The required output is all lines below that contain the word "Ideal".

Page-level text extractions:
_ _ _ _ _

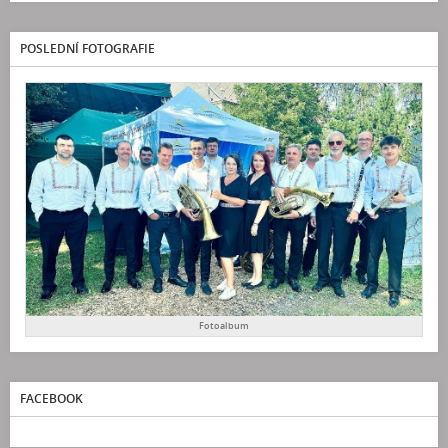
POSLEDNÍ FOTOGRAFIE
Fotoalbum
FACEBOOK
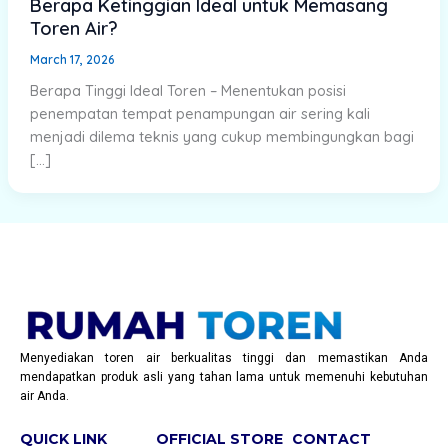
Berapa Ketinggian Ideal untuk Memasang
Toren Air?
March 17, 2026
Berapa Tinggi Ideal Toren – Menentukan posisi
penempatan tempat penampungan air sering kali
menjadi dilema teknis yang cukup membingungkan bagi
[…]
Menyediakan toren air berkualitas tinggi dan memastikan Anda
mendapatkan produk asli yang tahan lama untuk memenuhi kebutuhan
air Anda.
QUICK LINK
OFFICIAL STORE
CONTACT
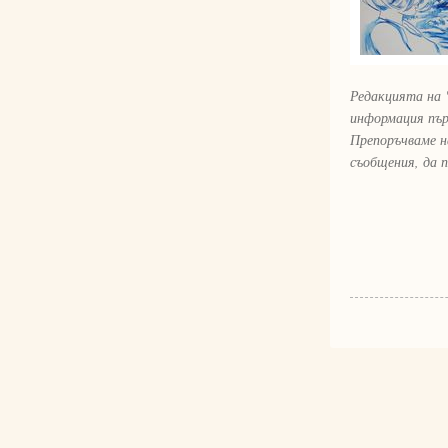
Редакцията на 
информация пър
Препоръчваме н
съобщения, да 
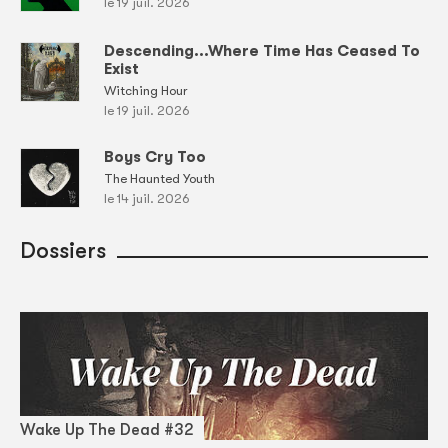
le 19 juil. 2026
Descending...Where Time Has Ceased To
Exist
Witching Hour
le 19 juil. 2026
Boys Cry Too
The Haunted Youth
le 14 juil. 2026
Dossiers
Wake Up The Dead #32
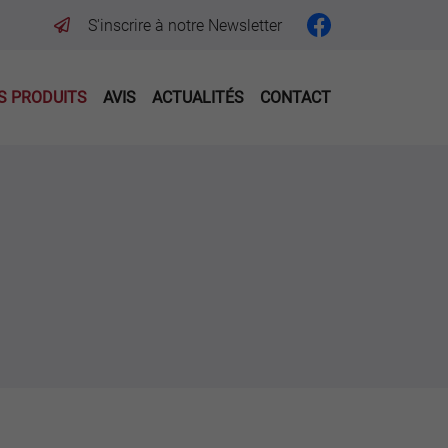
S'inscrire à notre Newsletter
S PRODUITS
AVIS
ACTUALITÉS
CONTACT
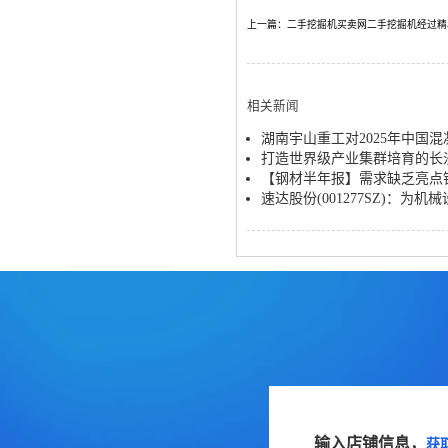
上一篇：二手挖掘机买卖网二手挖掘机经过精
相关新闻
湖南宇山重工对2025年中国
打造世界级产业集群培育的长
【钢材半年报】需求缺乏亮点
速达股份(001277SZ)：为
输入店铺信息，
获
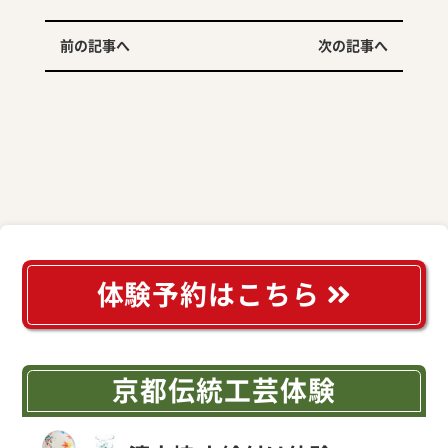
前の記事へ
次の記事へ
体験予約はこちら
京都伝統工芸体験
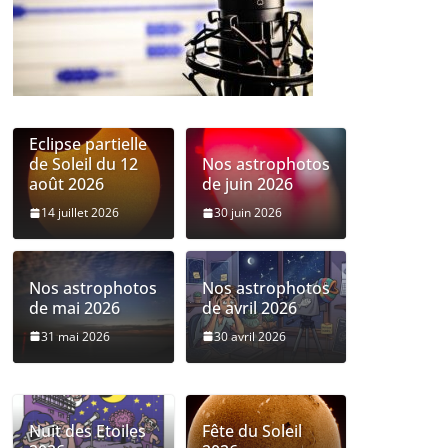
Eclipse partielle
de Soleil du 12
Nos astrophotos
août 2026
de juin 2026
14 juillet 2026
30 juin 2026
Nos astrophotos
Nos astrophotos
de mai 2026
de avril 2026
31 mai 2026
30 avril 2026
Nuit des Etoiles
Fête du Soleil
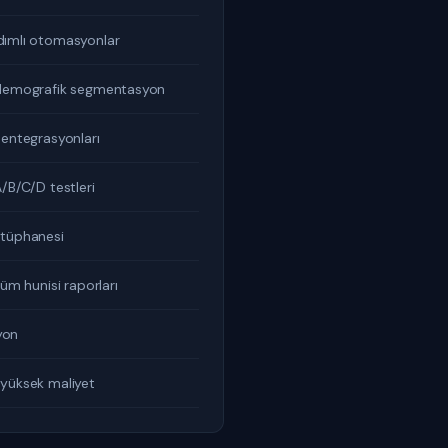
dımlı otomasyonlar
 demografik segmentasyon
 entegrasyonları
/B/C/D testleri
ütüphanesi
şüm hunisi raporları
yon
 yüksek maliyet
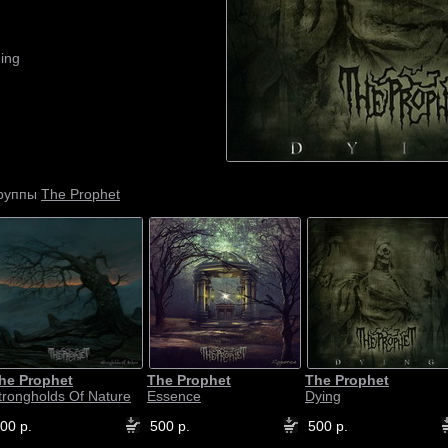
ing
The Prophet
группы
he Prophet
The Prophet
The Prophet
trongholds Of Nature
Essence
Dying
00 р.
500 р.
500 р.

_ _ _ _ _

Task output ::
Berapa Ketinggian Ideal untuk Memasang
Berapa Tinggi Ideal Toren – Menentukan posisi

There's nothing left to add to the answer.